/NLP-Basics

Comprises of Parts-Of-Speech Tagging and Multi-class Text Classification of News Articles

Primary LanguageJupyter Notebook

NLP-Basics

Author: Dwayne Fernandes.

You can reach me out at dwayne.ferns16@gmail.com

The repository has two NLP techniques:-

1) Parts-Of-Speech(POS) Tagging:

In corpus linguistics, part-of-speech tagging (POS tagging or PoS tagging or POST), also called grammatical tagging is the process of marking up a word in a text (corpus) as corresponding to a particular part of speech,[1] based on both its definition and its context. A simplified form of this is commonly taught to school-age children, in the identification of words as nouns, verbs, adjectives, adverbs, etc.

Datasets: Used the news articles provided by the Brown, and Reuters Corpus by the NLTK library.

I trained a Unigram POS Tagger provided by the NLTK library to train on the Brown news corpus.

Accuracy: Testing accuracy achieved was 88% on the Brow-test data.

2) Multi-class classification of Text Data:

One of the widely used natural language processing task in different business problems is “Text Classification”. The goal of text classification is to automatically classify the text documents into one or more defined categories. Some examples of text classification are:

  • Understanding audience sentiment from social media,
  • Detection of spam and non-spam emails,
  • Auto tagging of customer queries, and
  • Categorization of news articles into defined topics.
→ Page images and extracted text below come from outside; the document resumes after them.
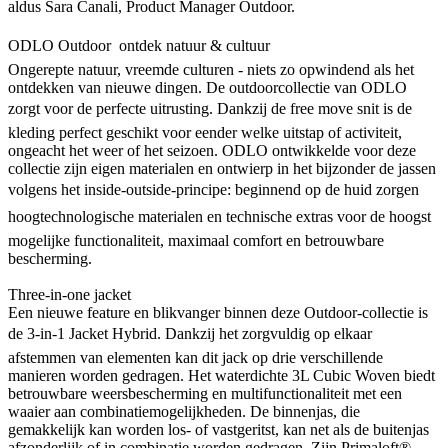
aldus Sara Canali, Product Manager Outdoor.
ODLO Outdoor  ontdek natuur & cultuur
Ongerepte natuur, vreemde culturen - niets zo opwindend als het
ontdekken van nieuwe dingen. De outdoorcollectie van ODLO
zorgt voor de perfecte uitrusting. Dankzij de free move snit is de
kleding perfect geschikt voor eender welke uitstap of activiteit,
ongeacht het weer of het seizoen. ODLO ontwikkelde voor deze
collectie zijn eigen materialen en ontwierp in het bijzonder de jassen
volgens het inside-outside-principe: beginnend op de huid zorgen
hoogtechnologische materialen en technische extras voor de hoogst
mogelijke functionaliteit, maximaal comfort en betrouwbare
bescherming.
Three-in-one jacket
Een nieuwe feature en blikvanger binnen deze Outdoor-collectie is
de 3-in-1 Jacket Hybrid. Dankzij het zorgvuldig op elkaar
afstemmen van elementen kan dit jack op drie verschillende
manieren worden gedragen. Het waterdichte 3L Cubic Woven biedt
betrouwbare weersbescherming en multifunctionaliteit met een
waaier aan combinatiemogelijkheden. De binnenjas, die
gemakkelijk kan worden los- of vastgeritst, kan net als de buitenjas
afzonderlijk of in combinatie worden gedragen. Zijn Primaloft®-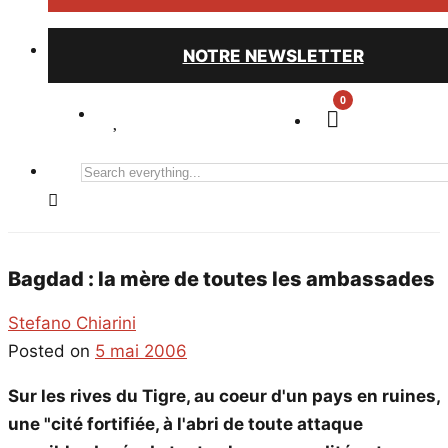
NOTRE NEWSLETTER
0
Search
everything...
Bagdad : la mère de toutes les ambassades
Stefano Chiarini
Posted on
5 mai 2006
Sur les rives du Tigre, au coeur d'un pays en ruines,
une "cité fortifiée, à l'abri de toute attaque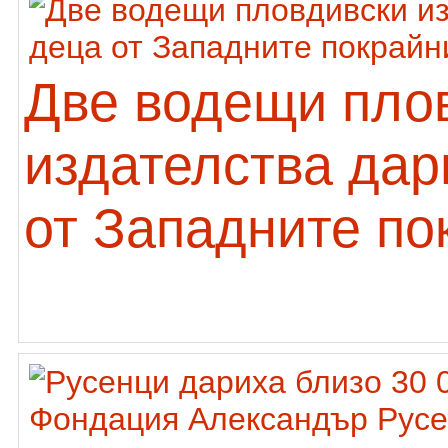
Две водещи пло
издателства дар
от Западните по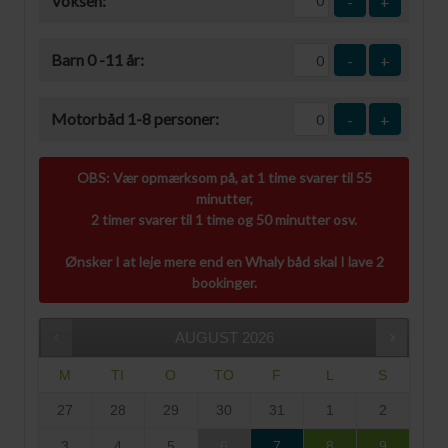
Voksen:
-
+
Barn 0 -11 år:
-
+
Motorbåd 1-8 personer:
-
+
OBS: Vær opmærksom på, at 1 time svarer til 55
minutter,
2 timer svarer til 1 time og 50 minutter osv.
Ønsker I at leje mere end en Whaly båd skal I lave 2
bookinger.
AUGUST
2026
M
TI
O
TO
F
L
S
27
28
29
30
31
1
2
3
4
5
6
7
8
9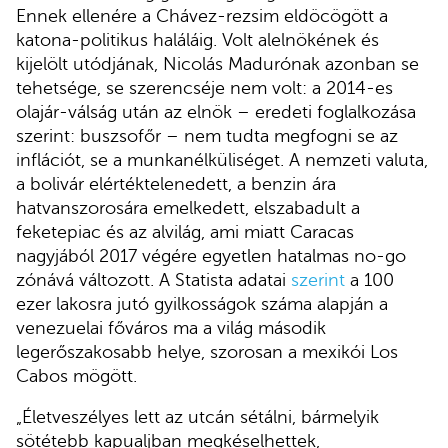
Ennek ellenére a Chávez-rezsim eldöcögött a
katona-politikus haláláig. Volt alelnökének és
kijelölt utódjának, Nicolás Madurónak azonban se
tehetsége, se szerencséje nem volt: a 2014-es
olajár-válság után az elnök – eredeti foglalkozása
szerint: buszsofőr – nem tudta megfogni se az
inflációt, se a munkanélküliséget. A nemzeti valuta,
a bolivár elértéktelenedett, a benzin ára
hatvanszorosára emelkedett, elszabadult a
feketepiac és az alvilág, ami miatt Caracas
nagyjából 2017 végére egyetlen hatalmas no-go
zónává változott. A Statista adatai
szerint
a 100
ezer lakosra jutó gyilkosságok száma alapján a
venezuelai főváros ma a világ második
legerőszakosabb helye, szorosan a mexikói Los
Cabos mögött.
„Életveszélyes lett az utcán sétálni, bármelyik
sötétebb kapualjban megkéselhettek,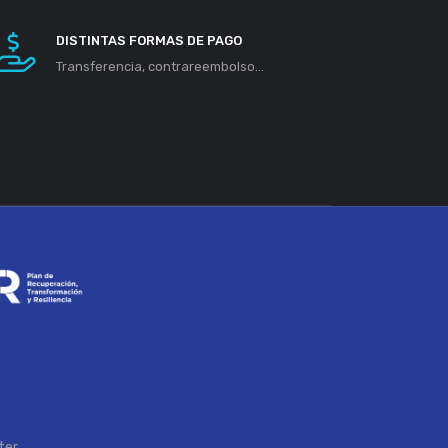
DISTINTAS FORMAS DE PAGO
Transferencia, contrareembolso...
ter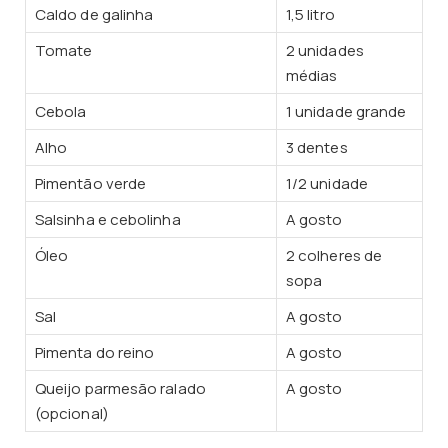
Caldo de galinha
1,5 litro
Tomate
2 unidades
médias
Cebola
1 unidade grande
Alho
3 dentes
Pimentão verde
1/2 unidade
Salsinha e cebolinha
A gosto
Óleo
2 colheres de
sopa
Sal
A gosto
Pimenta do reino
A gosto
Queijo parmesão ralado
A gosto
(opcional)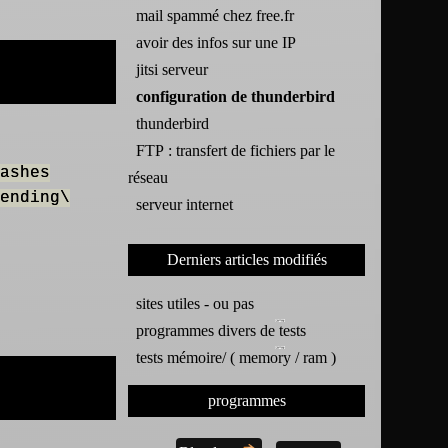
mail spammé chez free.fr
avoir des infos sur une IP
jitsi serveur
configuration de thunderbird
thunderbird
FTP : transfert de fichiers par le
ashes
réseau
ending\
serveur internet
Derniers articles modifiés
sites utiles - ou pas
programmes divers de tests
tests mémoire/ ( memory / ram )
programmes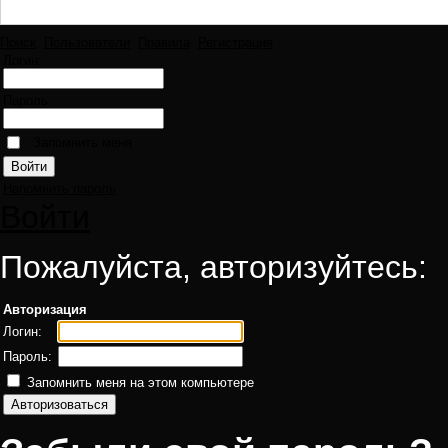
Поиск
Пользователи
Правила
Регистрация
Логин:
Пароль:
Запомнить меня
Напомнить пароль
Войти
Пожалуйста, авторизуйтесь:
Авторизация
Логин:
Пароль:
Запомнить меня на этом компьютере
The multi-class classifier is able to classify a given news article into any of the following 5 categories ('business', 'tech', 'politics', 'sport', 'entertainment').

Dataset: BBC News Dataset.

**Feature Extraction Technique:**Tfidf-Vectorizer.

TF-IDF are word frequency scores that try to highlight words that are more interesting, e.g. frequent in a document but not across documents. The TfidfVectorizer will tokenize documents, learn the vocabulary and inverse document frequency weightings, and allow you to encode new documents.

Algorithm: Random Forest.

Random forests or random decision forests are an ensemble learning method for classification, regression and other tasks that operate by constructing a multitude of decision trees at training time and outputting the class that is the mode of the classes (classification) or mean prediction (regression) of the individual trees. Random decision forests correct for decision trees' habit of overfitting to their training set.

Precision & F1 score: 97%.

Installation

Use the package manager pip to install python package manager.

pip install nltk
pip install pandas
pip install sklearn

Usage

POS_tagger.ipynb: This notebook has the code to the POS tagger.

news_classifier.ipynb: This notebook has the code to the Multi-class News Classification.

BBC News Train.csv: This is the dataset used for Multi-class classfication.